▶ _TASK INSTRUCTIONS_:
From the first line to the last, please reproduce the material exactly, skipping the pictures.

▶ _INFORMATION SHOWN_:

[Start of section]

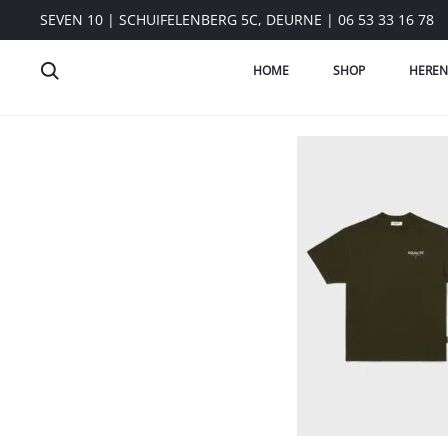
SEVEN 10 | SCHUIFELENBERG 5C, DEURNE | 06 53 33 16 78
HOME
SHOP
HEREN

[End of section]

▶ _OUTPUT OF THE EXERCISE_:
SEVEN 10 | SCHUIFELENBERG 5C, DEURNE | 06 53 33 16 78
HOME
SHOP
HEREN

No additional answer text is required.